Records excerpted from a collection:

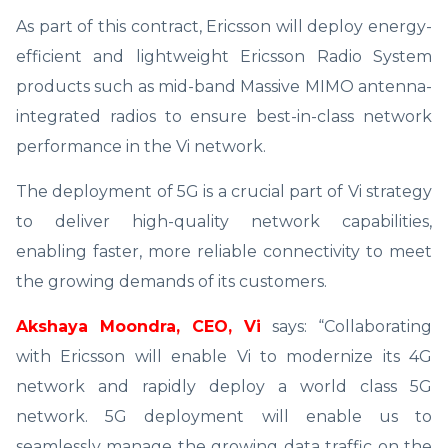
As part of this contract, Ericsson will deploy energy-
efficient and lightweight Ericsson Radio System
products such as mid-band Massive MIMO antenna-
integrated radios to ensure best-in-class network
performance in the Vi network.
The deployment of 5G is a crucial part of Vi strategy
to deliver high-quality network capabilities,
enabling faster, more reliable connectivity to meet
the growing demands of its customers.
Akshaya Moondra, CEO, Vi
says: “Collaborating
with Ericsson will enable Vi to modernize its 4G
network and rapidly deploy a world class 5G
network. 5G deployment will enable us to
seamlessly manage the growing data traffic on the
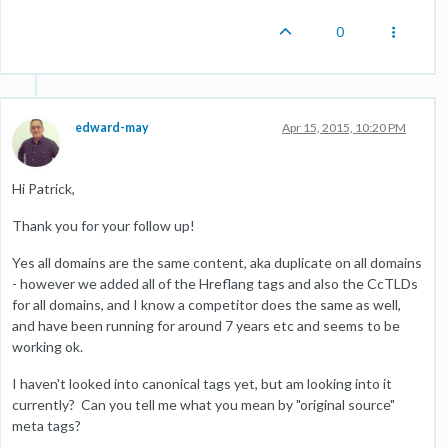
0
edward-may
Apr 15, 2015, 10:20 PM
Hi Patrick,
Thank you for your follow up!
Yes all domains are the same content, aka duplicate on all domains
- however we added all of the Hreflang tags and also the CcTLDs
for all domains, and I know a competitor does the same as well,
and have been running for around 7 years etc and seems to be
working ok.
I haven't looked into canonical tags yet, but am looking into it
currently? Can you tell me what you mean by "original source"
meta tags?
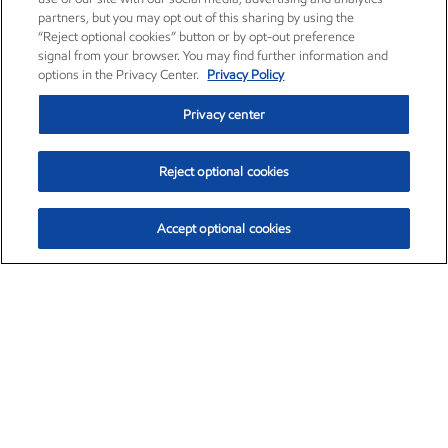
partners, but you may opt out of this sharing by using the
“Reject optional cookies” button or by opt-out preference
signal from your browser. You may find further information and
options in the Privacy Center.
Privacy Policy
Privacy center
Reject optional cookies
Accept optional cookies
Exxon Mobil Corporation (XOM)
$153.04
$-1.80 (-1.16%)
4:00pm ET
•
Aug. 7, 2026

§ Assignment
Print the data above exactly; drop every picture.

§ Task solution
As part of this contract, Ericsson will deploy energy-
efficient and lightweight Ericsson Radio System
products such as mid-band Massive MIMO antenna-
integrated radios to ensure best-in-class network
performance in the Vi network.
The deployment of 5G is a crucial part of Vi strategy
to deliver high-quality network capabilities,
enabling faster, more reliable connectivity to meet
the growing demands of its customers.
Akshaya Moondra, CEO, Vi
says: “Collaborating
with Ericsson will enable Vi to modernize its 4G
network and rapidly deploy a world class 5G
network. 5G deployment will enable us to
seamlessly manage the growing data traffic on the
0
edward-may
Apr 15, 2015, 10:20 PM
Hi Patrick,
Thank you for your follow up!
Yes all domains are the same content, aka duplicate on all domains
- however we added all of the Hreflang tags and also the CcTLDs
for all domains, and I know a competitor does the same as well,
and have been running for around 7 years etc and seems to be
working ok.
I haven't looked into canonical tags yet, but am looking into it
currently? Can you tell me what you mean by "original source"
meta tags?
partners, but you may opt out of this sharing by using the
“Reject optional cookies” button or by opt-out preference
signal from your browser. You may find further information and
options in the Privacy Center.
Privacy Policy
Privacy center
Reject optional cookies
Accept optional cookies
Exxon Mobil Corporation (XOM)
$153.04
$-1.80 (-1.16%)
4:00pm ET
•
Aug. 7, 2026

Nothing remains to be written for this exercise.